Édouard André, héritier d'une fortune bancaire colossale, fait construire cet hôtel particulier entre 1868 et 1875. L'architecte Henri Parent signe une prouesse architecturale qui doit rivaliser avec l'Opéra Garnier. Mais tout bascule en 1872 lorsqu'une jeune portraitiste, Nélie Jacquemart, vient peindre son portrait.
Le mariage de 1881 unit deux collectionneurs insatiables. Pendant treize ans, le couple sillonne l'Europe, d'Italie en Angleterre, rapportant tableaux, sculptures et mobilier précieux. À la mort d'Édouard en 1894, Nélie poursuit seule cette quête jusqu'à léguer l'ensemble à l'Institut de France en 1912, transformant leur demeure en musée ouvert au public.

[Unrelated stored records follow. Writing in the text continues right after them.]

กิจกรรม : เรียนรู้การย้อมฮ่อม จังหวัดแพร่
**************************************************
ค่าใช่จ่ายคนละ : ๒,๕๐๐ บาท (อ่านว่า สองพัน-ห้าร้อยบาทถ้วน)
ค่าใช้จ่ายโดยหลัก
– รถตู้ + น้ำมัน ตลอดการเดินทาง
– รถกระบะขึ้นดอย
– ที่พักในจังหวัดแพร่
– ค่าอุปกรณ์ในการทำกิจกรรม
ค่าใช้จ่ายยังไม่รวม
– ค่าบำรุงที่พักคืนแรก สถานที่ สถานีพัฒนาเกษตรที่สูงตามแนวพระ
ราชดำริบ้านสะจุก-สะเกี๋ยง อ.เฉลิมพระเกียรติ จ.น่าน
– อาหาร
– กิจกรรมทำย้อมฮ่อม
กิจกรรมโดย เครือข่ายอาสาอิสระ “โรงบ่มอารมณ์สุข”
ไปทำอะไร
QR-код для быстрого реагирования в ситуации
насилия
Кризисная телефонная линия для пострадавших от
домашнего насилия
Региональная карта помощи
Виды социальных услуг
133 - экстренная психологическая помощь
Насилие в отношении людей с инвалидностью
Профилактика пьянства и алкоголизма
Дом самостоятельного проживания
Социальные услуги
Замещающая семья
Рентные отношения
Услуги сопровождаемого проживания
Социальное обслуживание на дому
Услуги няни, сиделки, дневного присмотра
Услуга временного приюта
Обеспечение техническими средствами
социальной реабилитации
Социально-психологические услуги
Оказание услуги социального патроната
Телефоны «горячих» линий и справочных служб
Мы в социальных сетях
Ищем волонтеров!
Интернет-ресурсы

Les salons d'apparat du rez-de-chaussée dévoilent une éblouissante collection d'art français du XVIIIe siècle. Le Salon des Peintures expose des toiles de Boucher, Chardin et Nattier, tandis que le Grand Salon en rotonde présente une galerie de bustes sculptés par Coysevox, Houdon et Pigalle. Le mobilier rivalise de raffinement avec des commodes signées Riesener et des fauteuils estampillés recouverts de tapisseries de Beauvais.

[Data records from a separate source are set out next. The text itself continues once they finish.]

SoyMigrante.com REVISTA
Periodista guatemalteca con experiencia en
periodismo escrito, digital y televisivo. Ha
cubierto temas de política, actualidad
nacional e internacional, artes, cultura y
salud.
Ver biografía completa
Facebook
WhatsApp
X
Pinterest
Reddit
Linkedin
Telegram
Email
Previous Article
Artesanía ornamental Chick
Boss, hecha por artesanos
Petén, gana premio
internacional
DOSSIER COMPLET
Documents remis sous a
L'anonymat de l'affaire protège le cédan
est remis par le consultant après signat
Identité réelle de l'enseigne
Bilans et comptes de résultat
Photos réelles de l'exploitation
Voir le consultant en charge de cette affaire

Au premier étage, l'ancien atelier de Nélie abrite le saint des saints : le musée italien. Réservé à quelques privilégiés du vivant des époux André, cet espace rassemble la plus importante collection privée de peintures italiennes à Paris. La Vierge à l'Enfant de Botticelli côtoie des panneaux de Paolo Uccello et des sculptures de Donatello. Les primitifs flamands ne sont pas en reste avec Les Pèlerins d'Emmaüs de Rembrandt et des œuvres de Van Dyck.
En 1893, lors d'un voyage en Vénétie, le couple découvre deux fresques spectaculaires de Giambattista Tiepolo dans la villa Contarini. Ils les achètent et les font démonter panneau par panneau. L'opération prend huit mois. Aujourd'hui, ces chefs-d'œuvre ornent l'escalier d'honneur et l'actuel salon de thé, ancienne salle à manger.
L'escalier à double révolution reste la pièce maîtresse de l'hôtel. Cette prouesse technique d'Henri Parent marie marbre, pierre, fer et bronze dans une légèreté surprenante. Les deux volées s'élancent en tournant sur elles-mêmes, multipliées à l'infini par les miroirs qui tapissent les murs du jardin d'hiver.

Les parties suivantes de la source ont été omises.